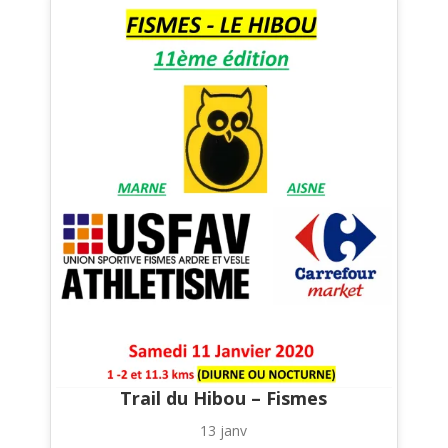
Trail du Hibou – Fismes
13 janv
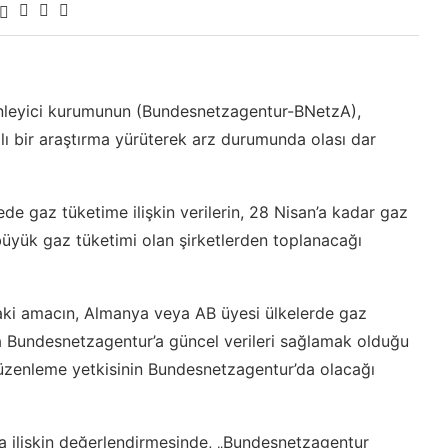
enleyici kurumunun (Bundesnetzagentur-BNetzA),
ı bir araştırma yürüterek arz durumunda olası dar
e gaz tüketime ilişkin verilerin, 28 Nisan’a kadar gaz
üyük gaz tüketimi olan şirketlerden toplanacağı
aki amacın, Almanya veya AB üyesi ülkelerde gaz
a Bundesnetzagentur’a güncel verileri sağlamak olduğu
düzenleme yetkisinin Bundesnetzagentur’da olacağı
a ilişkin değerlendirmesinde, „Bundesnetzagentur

==

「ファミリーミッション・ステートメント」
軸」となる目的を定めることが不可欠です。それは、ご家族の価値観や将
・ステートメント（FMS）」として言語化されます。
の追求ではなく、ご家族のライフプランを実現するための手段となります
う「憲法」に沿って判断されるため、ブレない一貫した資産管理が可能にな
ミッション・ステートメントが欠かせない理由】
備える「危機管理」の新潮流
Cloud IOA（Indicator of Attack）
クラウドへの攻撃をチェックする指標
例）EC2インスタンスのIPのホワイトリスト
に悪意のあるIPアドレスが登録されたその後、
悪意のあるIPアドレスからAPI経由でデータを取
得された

--

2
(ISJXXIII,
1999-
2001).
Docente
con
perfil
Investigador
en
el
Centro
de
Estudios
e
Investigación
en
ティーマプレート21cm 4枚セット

**WHAT THIS TASK INVOLVES**: Out of the listing above, reproduce exactly the lines from the one with "düzenleme yetkisinin Bundesnetzagentur’da" up to and including the one with "a ilişkin değerlendirmesinde, „Bundesnetzagentur".

**SOLUTION TO THE PROBLEM**:
düzenleme yetkisinin Bundesnetzagentur’da olacağı
a ilişkin değerlendirmesinde, „Bundesnetzagentur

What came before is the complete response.